«Merci,
monsieur»
Enfants,
l'un de nos grands amusements, quand nous avions quelques minutes à
perdre, consistait à demander l'heure à ma grand-mère.
Ma sœur et moi
savions pertinemment bien qu'elle ne possédait pas de montre.
D'ailleurs, qui en avait dans cette maison ? Il devait bien y avoir
une horloge dans la cuisine ou dans la salle à manger mais je n'en
garde aucun souvenir.
L'une d'entre nous
disait donc : «Mimi, quelle heure est-il ?» Et, invariablement,
elle répondait : «Je ne sais pas, mon petit chou».
Bien, elle ne
savait pas, nous nous en doutions. Alors, confites d'hypocrisie
enfantine, nous lui suggérions aimablement de demander l'heure à
l'horloge parlante. Et notre attente commençait dans un grand rire
intérieur.
Mimi décrochait le
combiné téléphonique en bakélite noire, formait le numéro ad hoc
et écoutait avec attention : «Au troisième top, il sera
exactement seize heures trente-cinq minutes et vingt secondes», un
petit silence puis «top ! Top ! Top !»
Ma grand-mère, de sa voix la
plus polie disait alors : «Merci, Monsieur». Ensuite, elle
raccrochait, se tournait vers nous et nous renseignait : «Il est
seize heures trente-cinq mes petits choux».
A-t-elle jamais
compris pourquoi l'énoncé de l'heure exacte nous faisait tellement
rire ? Je pense que oui et
je crois même qu'elle avait découvert notre stratagème coquin dès
le début.
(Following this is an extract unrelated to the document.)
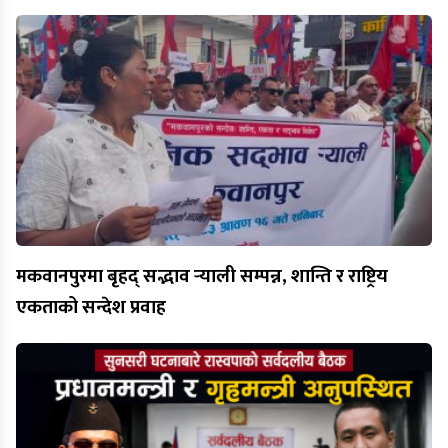
मकवानपुरमा बृहद् सद्भाव र्‍याली सम्पन्न, शान्ति र राष्ट्रिय
एकताको सन्देश प्रवाह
Dans sa grande bonté , dans son immense amour pour nous,
elle jouait et rejouait le jeu à chacune de nos demandes afin de
voir rire ses petites-filles de si bon cœur et à si peu de frais.
Sa méconnaissance des nouvelles technologies ne pouvait être telle
et nous étions de fameuses gourdes de le croire.